Habitat restoration programs, while promising, remain underfunded and fragmented across regions. Intensive monoculture farming, heavily supported by subsidies, continues to dominate European landscapes, leaving too little room for hedgerows, wildflower strips, or crop diversity that would support insect populations. Less harmful but still damaging pesticides, such as acetamiprid or glyphosate, are still in widespread use, and many member states make frequent use of emergency derogations to temporarily re-authorize banned chemicals. This undermines the EU’s own objectives and continues to expose insects, soil life, and aquatic ecosystems to significant pressure.
This problem is not unique to Europe—other regions already show what happens when pollinators disappear. In the Chinese Sichuan region plenty of farmers have been pollinating by themselves since the 1980s, due to a big loss of pollinators. Although research has shown that manual pollination could fix the problem in the short-term, it’s way too labor-intensive, costly, inefficient, and unsustainable compared to natural pollination by insects.

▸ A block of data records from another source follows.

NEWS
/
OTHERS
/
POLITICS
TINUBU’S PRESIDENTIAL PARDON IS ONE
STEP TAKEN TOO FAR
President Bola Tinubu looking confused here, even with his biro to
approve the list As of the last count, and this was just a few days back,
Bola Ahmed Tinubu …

From Our Plates to Our Gardens: Making a Difference
Consumers strongly influence the food chain, particularly with meat consumption, which has a big and negative impact. Dutch researchers show that adults, on average, consume 4.4 dinners a week that consist of meat. According to De Kroon, even reducing this by 30% to 3 dinners per week, “would have a huge positive impact on biodiversity and would reduce the nitrogen in the air to a more acceptable level.” Such a shift would not only benefit the environment but also demonstrate how small individual choices can collectively drive large-scale ecological change.
But eating less meat is not the only thing we should do. De Kroon suggests that “‘buying more organic, local and seasonal food is also necessary in order to promote and support a more nature-friendly way of producing food.” Although organic foods are generally more expensive, a recent Dutch survey shows that the price difference between organic and conventional products dropped from 63% to 48% over 5 years, in part through increased scale in organic production and growing consumer demand.
To see a more direct impact on insect livability, it is essential to plant more insect-friendly plants in our own available space, preferably native wildflower mixtures. ‘This is especially important in urban areas where fragmented habitats result in a low presence of insects,” according to De Kroon. “The great thing is that the process happens quickly; as soon as the flowers bloom, you can see the insects buzzing around in no-time.”
Reversing the Decline
All of this leaves us with a damaged ecosystem in which the liveability for insects—and therefore the very chain of all life on Earth—is at stake. For a long time, we humans have adopted a God-like role, managing nature in a way where capitalist efficiency dictates the terms. This has led to a fragmented and fragile natural world, so gravely threatened that immediate action is required.
Europe, especially, should act as a leader in combating insect decline and restoring biodiversity, as it can implement coordinated measures on a continental scale. But growing anti-EU rhetoric—which goes hand in hand with portraying European nature and environmental rules as technocratic and harmful to farmers and the national economy—limits the required ambition to implement biodiversity policies.
But to enforce international change and raise awareness of the problem, we must start with ourselves when it comes to immediate action. We need to face our role in sustaining a toxic food system and in the loss of the green around us. The remarkable adaptability of nature in restored ecosystems gives us hope—but that hope can only flourish if we, too, learn to adapt.